Bernier was on his game early and often. Two crucial saves early, one on a point-blank shot from Radim Vrbata and then another on a back-hander by Alexandre Edler were ones coach Randy Carlyle said "really saved our butts."

It helped that Canucks defenceman Yannick Weber put the puck in his own net on a goal that was credited to Jake Gardiner and that Richard Panik turned Kevin Bieksa inside out and scored less than a minute later to give the Leafs some room to breathe.

But Carlyle called Bernier "the catalyst," and it was impossible for anyone to argue.

"Tonight I felt really good. I was seeing pucks well," Bernier said, citing his familiarity with the Canucks as a reason for his success. "I was just trying to stay patient tonight and stay on my feet as much as possible."

In addition to Gardiner and Panik, Peter Holland and Joffrey Lupul also scored for the Leafs (14-9-3), who rebounded well from a poor effort Thursday night against the New Jersey Devils. David Clarkson added an empty-netter for his eighth goal of the season.

Daniel Sedin and Christopher Tanev had Vancouver's goals in a game the Canucks believed they deserved better despite falling into a deep hole.

"It felt like we could've won this game," captain Henrik Sedin said. "Even down 4-0 I thought we created enough chances to come back in the game. We hit a few posts and weren't able to score more than two."

Backup goaltender Eddie Lack stopped all 13 shots he faced in relief for the Canucks (18-8-1), who continue their Eastern Conference tour Sunday night at the Ottawa Senators. Vancouver coach Willie Desjardins didn't say which goalie would be in net against the Senators.

What Desjardins did do was absolve Miller of some blame. It was a rare bad night for him against the Leafs, as he entered with a 32-15-3 record, 2.47 goals-against average and .921 save percentage in his career vs. Toronto.

"He's probably used up his luck in some of those other games," Desjardins said. "It (didn't go) his way tonight. He's a good goaltender. He had tough shots tonight. It wasn't his fault."

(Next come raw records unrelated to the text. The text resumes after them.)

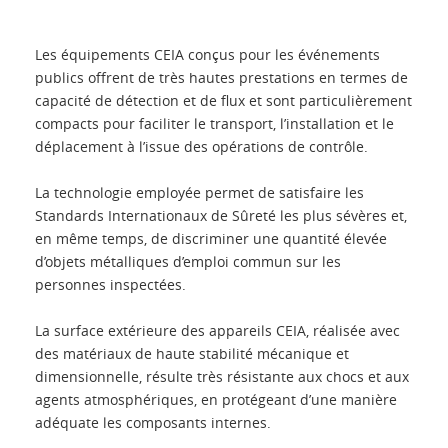
Introduction
Les équipements CEIA conçus pour les événements
Applications
publics offrent de très hautes prestations en termes de
capacité de détection et de flux et sont particulièrement
compacts pour faciliter le transport, l’installation et le
Produits
déplacement à l’issue des opérations de contrôle.
Présentation
La technologie employée permet de satisfaire les
Standards Internationaux de Sûreté les plus sévères et,
en même temps, de discriminer une quantité élevée
Contacts
d’objets métalliques d’emploi commun sur les
personnes inspectées.
Login
La surface extérieure des appareils CEIA, réalisée avec
des matériaux de haute stabilité mécanique et
Langue
dimensionnelle, résulte très résistante aux chocs et aux
agents atmosphériques, en protégeant d’une manière
adéquate les composants internes.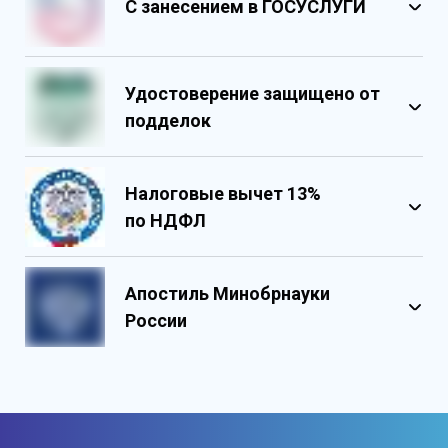
С занесением в ГОСУСЛУГИ
Удостоверение защищено от
подделок
Налоговые вычет 13%
по НДФЛ
Обладает несколькими уровнями
защиты
Апостиль Минобрнауки
Государственными реестровыми
России
номерами
Содержит реестровые номера
учебного центра
Персонализированный документ о
квалификации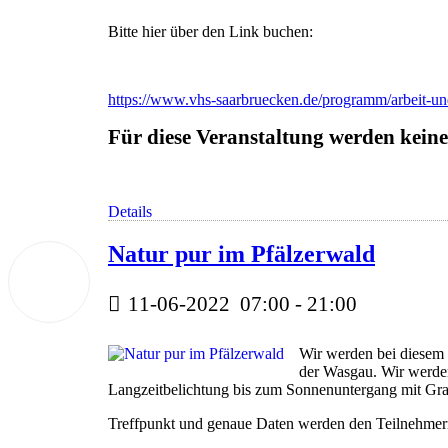
Bitte hier über den Link buchen:
https://www.vhs-saarbruecken.de/programm/arbeit-u
Für diese Veranstaltung werden ke
Details
Natur pur im Pfälzerwald
11
Juni
2022
11-06-2022
07:00
-
21:00
Wir werden bei diesem 
der Wasgau. Wir werden
Langzeitbelichtung bis zum Sonnenuntergang mit Grau
Treffpunkt und genaue Daten werden den Teilnehmer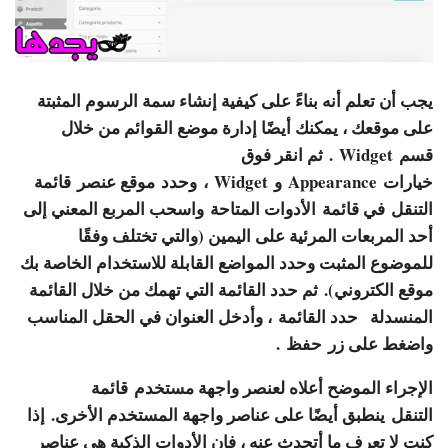
يجب أن تعلم أنه بناءً على كيفية إنشاء سمة الرسوم المثبتة
على موقعك ، يمكنك أيضًا إدارة موضع القوائم من خلال
قسم
Widget
. ثم انقر فوق
خيارات
Appearance
و
Widget
، وحدد موقع عنصر
قائمة
التنقل
في قائمة
الأدوات المتاحة
واسحب المربع المعني إلى
أحد المربعات المرئية على اليمين (والتي تختلف وفقًا
للموضوع المثبت وحدد المواضع القابلة للاستخدام الخاصة بك
موقع الكتروني). ثم حدد القائمة التي تهمك من خلال القائمة
المنسدلة
حدد القائمة
، وأدخل العنوان في الحقل المناسب
واضغط على زر
حفظ
.
الإجراء الموضح أعلاه لعنصر واجهة مستخدم
قائمة
التنقل
ينطبق أيضًا على عناصر واجهة المستخدم الأخرى. إذا
كنت لا تعرف ما أتحدث عنه ، فإن الأدوات الذكية هي عناصر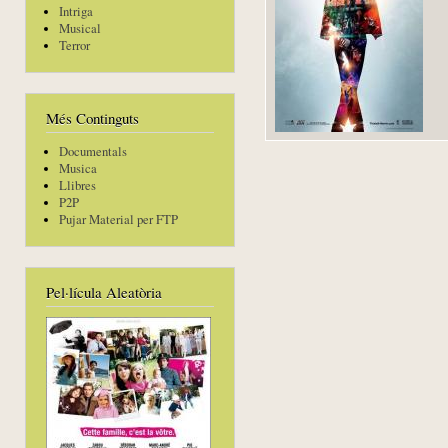
Intriga
Musical
Terror
Més Continguts
Documentals
Musica
Llibres
P2P
Pujar Material per FTP
Pel·lícula Aleatòria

There would've been plenty of blame to go around had the Leafs lost this game. They struggled to generate momentum for much of the first two periods and got into penalty trouble, especially in the second period.

One of those penalties belonged to Robidas for elbowing Canucks forward Shawn Matthias in the head. Robidas said he wasn't trying to hurt Matthias, who left and did not return.

Even with their parade to the penalty box, the Leafs stood tall. Bernier was their best player on the kill as they went six-for-six.

"If you're in games like specifically tonight and your penalty killing doesn't rise to the occasion, your chances of winning are almost nil," Carlyle said. "Our PK guys did a heck of a job for us, and our goalie was outstanding."

It certainly wasn't the sharpest of efforts from the Leafs, who needed a couple of breaks like the Canucks hitting the post and then the cross-bar in quick succession on the power play in the third period. Henrik Sedin believed he and his teammates could win the game if they had scored there to make it 4-3, but Bernier was glad the iron helped him out.

"They got two back-to-back there," Bernier said. "Sometimes you need that luck."

The Leafs could consider themselves lucky to come out of this one with two points. It was an all-too-familiar refrain with them being outshot badly and leaning on Bernier to get the job done.

But again, it worked.

"It's not part of a recipe to have success," Robidas said. "You can't give up over 40 shots and expect to win every night. ... They made some big plays, and again Bernie was there to make key saves at the right time."

Notes — With the empty-netter and an assist, Clarkson registered his first multipoint game with the Leafs. ... Toronto winger David Booth picked up a secondary assist on Panik's goal, his first point of the season. Booth was bought out by the Canucks over the summer. ... Holland's goal was his second in three career games against Vancouver. ... Before the game, the Leafs activated winger Brandon Kozun off long-term injured reserve and placed defenceman Roman Polak on the injured list. Kozun did not play as Panik remained in the lineup.